Action item: Among the records below, find each line that includes the string "pohovky" and copy it.

Provided entries:
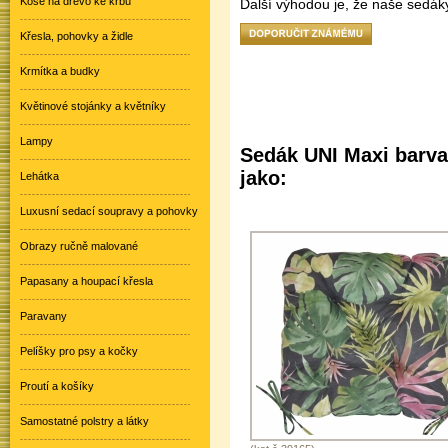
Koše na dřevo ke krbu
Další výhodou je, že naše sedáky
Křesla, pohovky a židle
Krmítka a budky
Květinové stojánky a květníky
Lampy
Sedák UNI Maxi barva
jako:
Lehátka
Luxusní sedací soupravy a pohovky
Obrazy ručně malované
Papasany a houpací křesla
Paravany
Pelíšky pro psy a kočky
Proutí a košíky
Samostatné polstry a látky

--

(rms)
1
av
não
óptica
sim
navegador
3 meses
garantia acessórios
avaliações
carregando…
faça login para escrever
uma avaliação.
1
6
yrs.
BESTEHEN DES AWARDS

Reply:
Křesla, pohovky a židle
Luxusní sedací soupravy a pohovky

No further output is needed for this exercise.